» **Task statement**
Start to finish, retype the entries exactly while omitting the pictures.

== The records ==

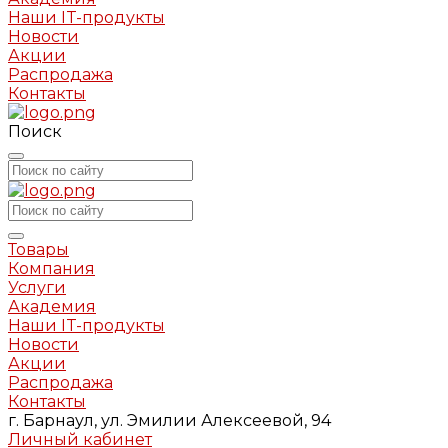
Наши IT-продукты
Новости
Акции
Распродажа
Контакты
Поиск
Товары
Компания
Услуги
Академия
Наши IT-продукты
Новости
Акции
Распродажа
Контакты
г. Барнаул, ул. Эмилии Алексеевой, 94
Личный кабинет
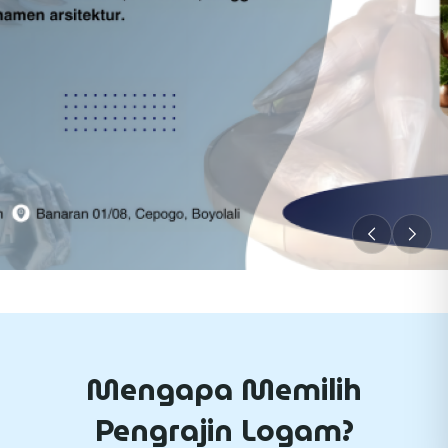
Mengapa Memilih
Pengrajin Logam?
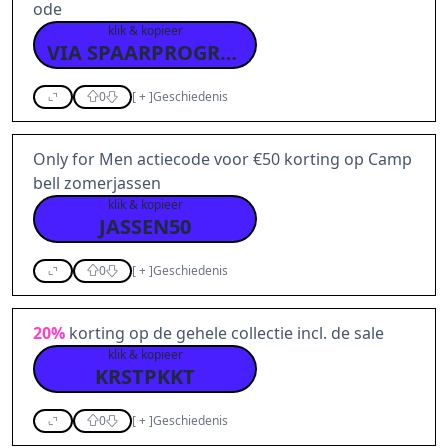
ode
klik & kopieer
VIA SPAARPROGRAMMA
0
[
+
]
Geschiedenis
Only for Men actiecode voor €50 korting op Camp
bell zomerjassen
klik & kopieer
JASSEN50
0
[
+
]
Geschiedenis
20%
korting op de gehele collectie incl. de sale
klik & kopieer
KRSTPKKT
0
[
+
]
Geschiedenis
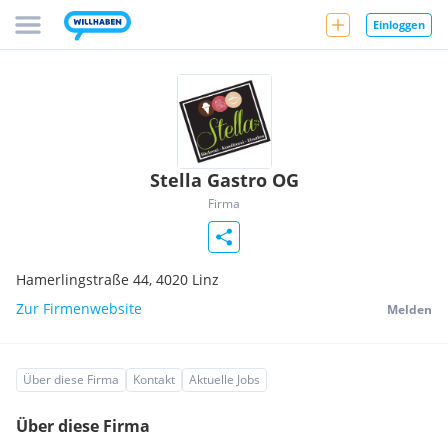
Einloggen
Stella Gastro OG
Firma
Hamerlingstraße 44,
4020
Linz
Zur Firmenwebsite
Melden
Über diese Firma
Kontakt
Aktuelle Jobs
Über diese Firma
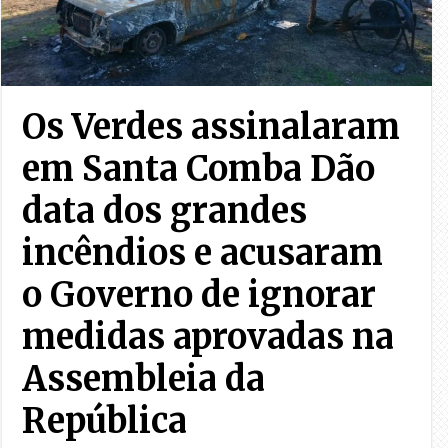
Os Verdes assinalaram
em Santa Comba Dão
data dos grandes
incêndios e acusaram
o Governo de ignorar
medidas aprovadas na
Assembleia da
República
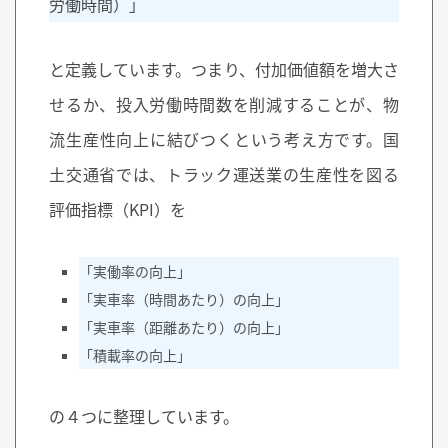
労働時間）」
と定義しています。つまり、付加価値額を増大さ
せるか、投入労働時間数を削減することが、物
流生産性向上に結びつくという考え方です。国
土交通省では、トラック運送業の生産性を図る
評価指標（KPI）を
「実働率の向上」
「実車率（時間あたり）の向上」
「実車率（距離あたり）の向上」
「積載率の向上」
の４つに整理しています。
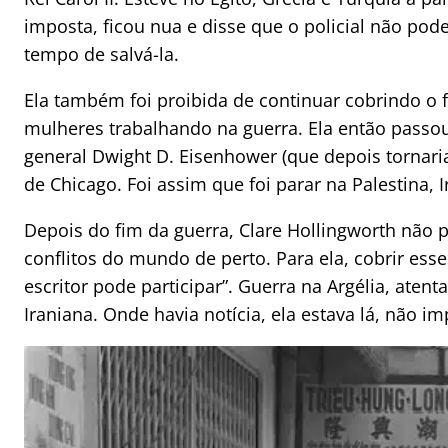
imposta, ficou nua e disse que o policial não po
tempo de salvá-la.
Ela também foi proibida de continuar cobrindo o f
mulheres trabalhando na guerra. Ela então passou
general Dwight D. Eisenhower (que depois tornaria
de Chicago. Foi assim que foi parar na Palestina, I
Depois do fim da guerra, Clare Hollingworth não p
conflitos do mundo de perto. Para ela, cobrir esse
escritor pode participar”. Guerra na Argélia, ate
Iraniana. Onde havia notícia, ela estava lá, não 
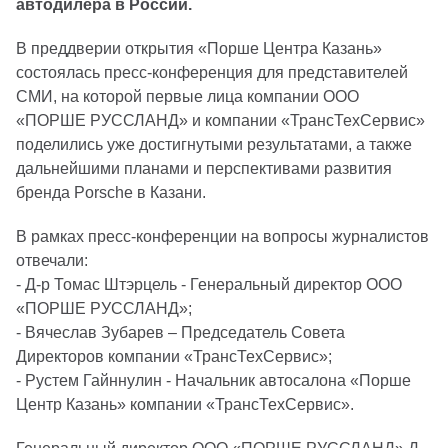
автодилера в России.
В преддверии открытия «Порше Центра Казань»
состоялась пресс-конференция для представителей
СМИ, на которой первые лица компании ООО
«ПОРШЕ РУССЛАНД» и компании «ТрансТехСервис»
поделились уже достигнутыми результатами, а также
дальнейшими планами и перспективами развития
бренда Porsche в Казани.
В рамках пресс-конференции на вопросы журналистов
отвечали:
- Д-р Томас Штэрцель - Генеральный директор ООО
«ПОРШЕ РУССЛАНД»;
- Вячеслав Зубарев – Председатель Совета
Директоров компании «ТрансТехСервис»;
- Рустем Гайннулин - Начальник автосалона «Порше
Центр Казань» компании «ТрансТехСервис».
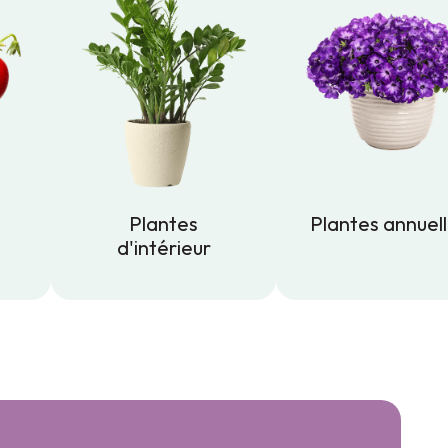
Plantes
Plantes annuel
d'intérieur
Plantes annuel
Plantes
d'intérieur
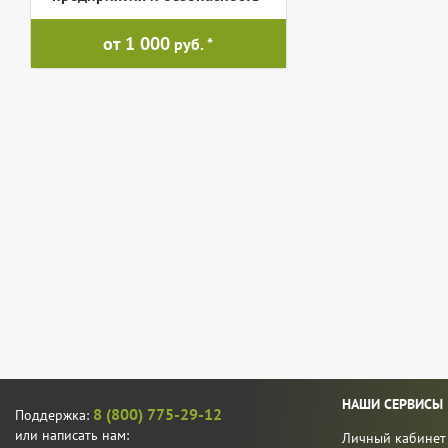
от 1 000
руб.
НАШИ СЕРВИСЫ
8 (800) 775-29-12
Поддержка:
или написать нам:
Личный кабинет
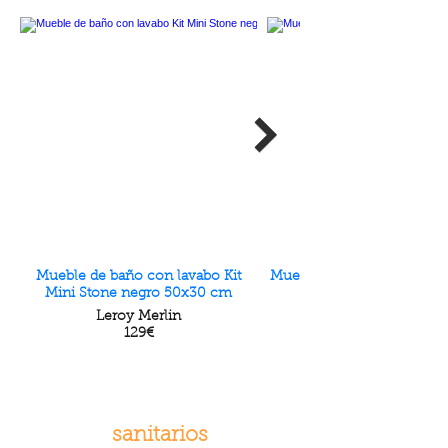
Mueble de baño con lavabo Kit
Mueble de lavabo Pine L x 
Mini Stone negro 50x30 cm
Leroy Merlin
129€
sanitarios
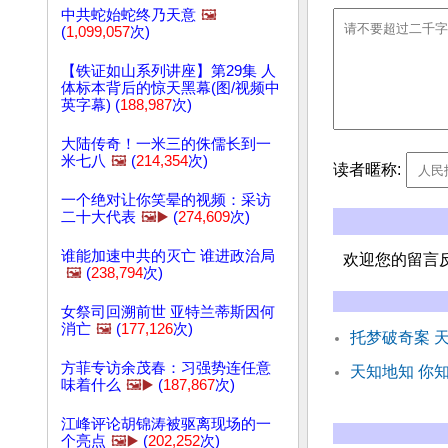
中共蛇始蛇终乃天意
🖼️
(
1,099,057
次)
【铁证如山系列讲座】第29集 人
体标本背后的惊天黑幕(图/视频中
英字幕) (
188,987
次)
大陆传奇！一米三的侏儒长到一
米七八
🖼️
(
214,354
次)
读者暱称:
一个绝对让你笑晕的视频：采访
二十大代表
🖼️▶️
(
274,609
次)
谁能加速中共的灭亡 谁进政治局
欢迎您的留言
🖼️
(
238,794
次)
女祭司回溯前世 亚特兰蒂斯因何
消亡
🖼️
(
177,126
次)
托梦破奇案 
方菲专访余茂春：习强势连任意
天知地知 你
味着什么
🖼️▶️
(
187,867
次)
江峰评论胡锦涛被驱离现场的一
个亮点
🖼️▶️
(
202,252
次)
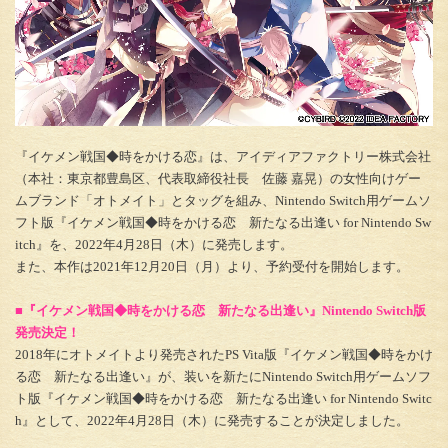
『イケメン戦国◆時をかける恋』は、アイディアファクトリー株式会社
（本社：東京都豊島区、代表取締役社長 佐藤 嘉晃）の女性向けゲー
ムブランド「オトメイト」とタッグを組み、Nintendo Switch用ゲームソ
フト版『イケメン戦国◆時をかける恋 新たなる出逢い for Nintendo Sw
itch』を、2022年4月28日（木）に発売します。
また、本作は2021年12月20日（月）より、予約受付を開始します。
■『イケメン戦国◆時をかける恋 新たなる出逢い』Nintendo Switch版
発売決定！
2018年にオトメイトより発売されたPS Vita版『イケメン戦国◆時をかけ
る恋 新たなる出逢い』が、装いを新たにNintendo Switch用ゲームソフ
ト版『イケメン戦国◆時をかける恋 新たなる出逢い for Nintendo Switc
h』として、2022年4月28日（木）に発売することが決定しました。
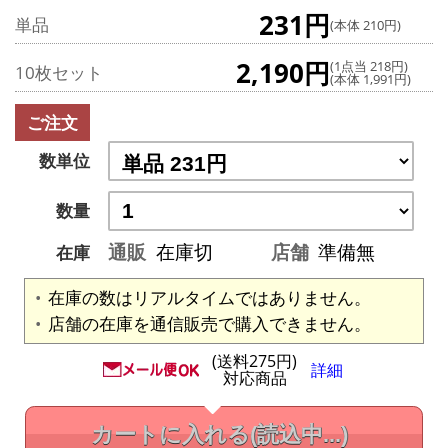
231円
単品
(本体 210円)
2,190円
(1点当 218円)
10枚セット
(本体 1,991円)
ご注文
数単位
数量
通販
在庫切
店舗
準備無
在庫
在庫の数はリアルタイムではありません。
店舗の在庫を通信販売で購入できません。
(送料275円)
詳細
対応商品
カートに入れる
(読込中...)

===

» **Solution to the problem**
Наши IT-продукты
Новости
Акции
Распродажа
Контакты
Поиск
Товары
Компания
Услуги
Академия
Наши IT-продукты
Новости
Акции
Распродажа
Контакты
г. Барнаул, ул. Эмилии Алексеевой, 94
Личный кабинет
Mengapa Memilih
Pengrajin Logam?
ode
klik & kopieer
VIA SPAARPROGRAMMA
0
[
+
]
Geschiedenis
Only for Men actiecode voor €50 korting op Camp
bell zomerjassen
klik & kopieer
JASSEN50
0
[
+
]
Geschiedenis
20%
korting op de gehele collectie incl. de sale
klik & kopieer
KRSTPKKT
0
[
+
]
Geschiedenis
Einloggen
Stella Gastro OG
Firma
Hamerlingstraße 44,
4020
Linz
Zur Firmenwebsite
Melden
Über diese Firma
Kontakt
Aktuelle Jobs
Über diese Firma
Os Verdes assinalaram
em Santa Comba Dão
data dos grandes
incêndios e acusaram
o Governo de ignorar
medidas aprovadas na
Assembleia da
República
労働時間）」
と定義しています。つまり、付加価値額を増大さ
せるか、投入労働時間数を削減することが、物
流生産性向上に結びつくという考え方です。国
土交通省では、トラック運送業の生産性を図る
評価指標（KPI）を
「実働率の向上」
「実車率（時間あたり）の向上」
「実車率（距離あたり）の向上」
「積載率の向上」
の４つに整理しています。
imposta, ficou nua e disse que o policial não po
tempo de salvá-la.
Ela também foi proibida de continuar cobrindo o f
mulheres trabalhando na guerra. Ela então passou
general Dwight D. Eisenhower (que depois tornaria
de Chicago. Foi assim que foi parar na Palestina, I
Depois do fim da guerra, Clare Hollingworth não p
conflitos do mundo de perto. Para ela, cobrir esse
escritor pode participar”. Guerra na Argélia, ate
Iraniana. Onde havia notícia, ela estava lá, não 
автодилера в России.
В преддверии открытия «Порше Центра Казань»
состоялась пресс-конференция для представителей
СМИ, на которой первые лица компании ООО
«ПОРШЕ РУССЛАНД» и компании «ТрансТехСервис»
поделились уже достигнутыми результатами, а также
дальнейшими планами и перспективами развития
бренда Porsche в Казани.
В рамках пресс-конференции на вопросы журналистов
отвечали:
- Д-р Томас Штэрцель - Генеральный директор ООО
«ПОРШЕ РУССЛАНД»;
- Вячеслав Зубарев – Председатель Совета
Директоров компании «ТрансТехСервис»;
- Рустем Гайннулин - Начальник автосалона «Порше
Центр Казань» компании «ТрансТехСервис».
Plantes
Plantes annuel
d'intérieur
Plantes annuel
Plantes
d'intérieur
от 1 000
руб.
НАШИ СЕРВИСЫ
8 (800) 775-29-12
Поддержка:
или написать нам:
Личный кабинет
Mueble de baño con lavabo Kit
Mueble de lavabo Pine L x 
Mini Stone negro 50x30 cm
Leroy Merlin
129€
sanitarios
中共蛇始蛇终乃天意
🖼️
(
1,099,057
次)
【铁证如山系列讲座】第29集 人
体标本背后的惊天黑幕(图/视频中
英字幕) (
188,987
次)
大陆传奇！一米三的侏儒长到一
米七八
🖼️
(
214,354
次)
读者暱称:
一个绝对让你笑晕的视频：采访
二十大代表
🖼️▶️
(
274,609
次)
谁能加速中共的灭亡 谁进政治局
欢迎您的留言
🖼️
(
238,794
次)
女祭司回溯前世 亚特兰蒂斯因何
消亡
🖼️
(
177,126
次)
托梦破奇案 
方菲专访余茂春：习强势连任意
天知地知 你
味着什么
🖼️▶️
(
187,867
次)
江峰评论胡锦涛被驱离现场的一
个亮点
🖼️▶️
(
202,252
次)
『イケメン戦国◆時をかける恋』は、アイディアファクトリー株式会社
（本社：東京都豊島区、代表取締役社長 佐藤 嘉晃）の女性向けゲー
ムブランド「オトメイト」とタッグを組み、Nintendo Switch用ゲームソ
フト版『イケメン戦国◆時をかける恋 新たなる出逢い for Nintendo Sw
itch』を、2022年4月28日（木）に発売します。
また、本作は2021年12月20日（月）より、予約受付を開始します。
■『イケメン戦国◆時をかける恋 新たなる出逢い』Nintendo Switch版
発売決定！
2018年にオトメイトより発売されたPS Vita版『イケメン戦国◆時をかけ
る恋 新たなる出逢い』が、装いを新たにNintendo Switch用ゲームソフ
ト版『イケメン戦国◆時をかける恋 新たなる出逢い for Nintendo Switc
h』として、2022年4月28日（木）に発売することが決定しました。
231円
単品
(本体 210円)
2,190円
(1点当 218円)
10枚セット
(本体 1,991円)
ご注文
数単位
数量
通販
在庫切
店舗
準備無
在庫
在庫の数はリアルタイムではありません。
店舗の在庫を通信販売で購入できません。
(送料275円)
詳細
対応商品
カートに入れる
(読込中...)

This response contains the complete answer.